Voraussetzungen bei der Bereitstellung mit einer Konfiguration zur Zwei-Faktor-Authentifizierung

Wenn Sie vorhaben, die Zwei-Faktor-Authentifizierung zu verwenden oder diese auf einem lokalen Zwei-Faktor-Authentifizierungsserver zu nutzen, stellen Sie sicher, dass Sie über die folgenden bei der Konfiguration Ihres Authentifizierungsservers verwendeten Informationen verfügen, damit Sie diese in den entsprechenden Feldern im Assistenten zur Pod-Bereitstellung angeben können. Wenn Sie über einen primären und einen sekundären Server verfügen, ermitteln Sie die Informationen für beide Server.

  • IP-Adresse oder DNS-Name des Authentifizierungsservers
  • Der gemeinsame geheime Schlüssel, der für die Ver- und Entschlüsselung der Protokollmeldungen des Authentifizierungsservers verwendet wird
  • Nummer des Authentifizierungsports, in der Regel der UDP-Port 1812.
  • Art des Authentifizierungs-Protokolls. Zu den Authentifizierungstypen zählen PAP (Password Authentication Protocol), CHAP (Challenge Handshake Authentication Protocol), MSCHAP1, MSCHAP2 (Microsoft Challenge Handshake Authentication Protocol, Version 1 und 2).

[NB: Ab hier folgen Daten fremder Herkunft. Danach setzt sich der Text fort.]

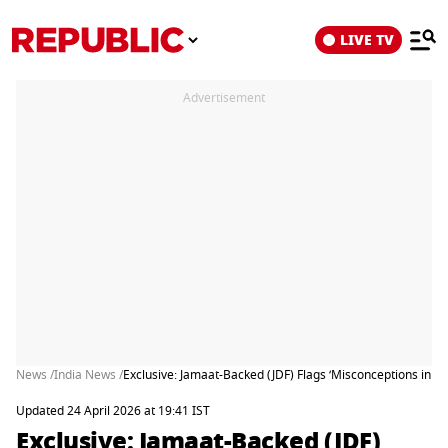
LIVE TV
Advertisement
News /
India News /
Exclusive: Jamaat-Backed (JDF) Flags ‘Misconceptions in Delh
Updated 24 April 2026 at 19:41 IST
Exclusive: Jamaat-Backed (JDF)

    Hinweis: Prüfen Sie in der Dokumentation Ihres RADIUS-Anbieters, welches Authentifizierungsprotokoll der RADIUS-Anbieter empfiehlt, und verwenden Sie den angegebenen Protokolltyp. Die Pod-Funktionalität zur Unterstützung der Zwei-Faktor-Authentifizierung mit RADIUS wird von den Unified Access Gateway-Instanzen bereitgestellt. Unified Access Gateway unterstützt PAP, CHAP, MSCHAP1 und MSCHAP2. PAP ist in der Regel weniger sicher als MSCHAP2. PAP ist auch ein einfacheres Protokoll als MSCHAP2. Obwohl die meisten RADIUS-Anbieter mit dem einfacheren PAP-Protokoll kompatibel sind, bieten einige RADIUS-Anbieter daher weniger Kompatibilität mit dem sichereren MSCHAP2.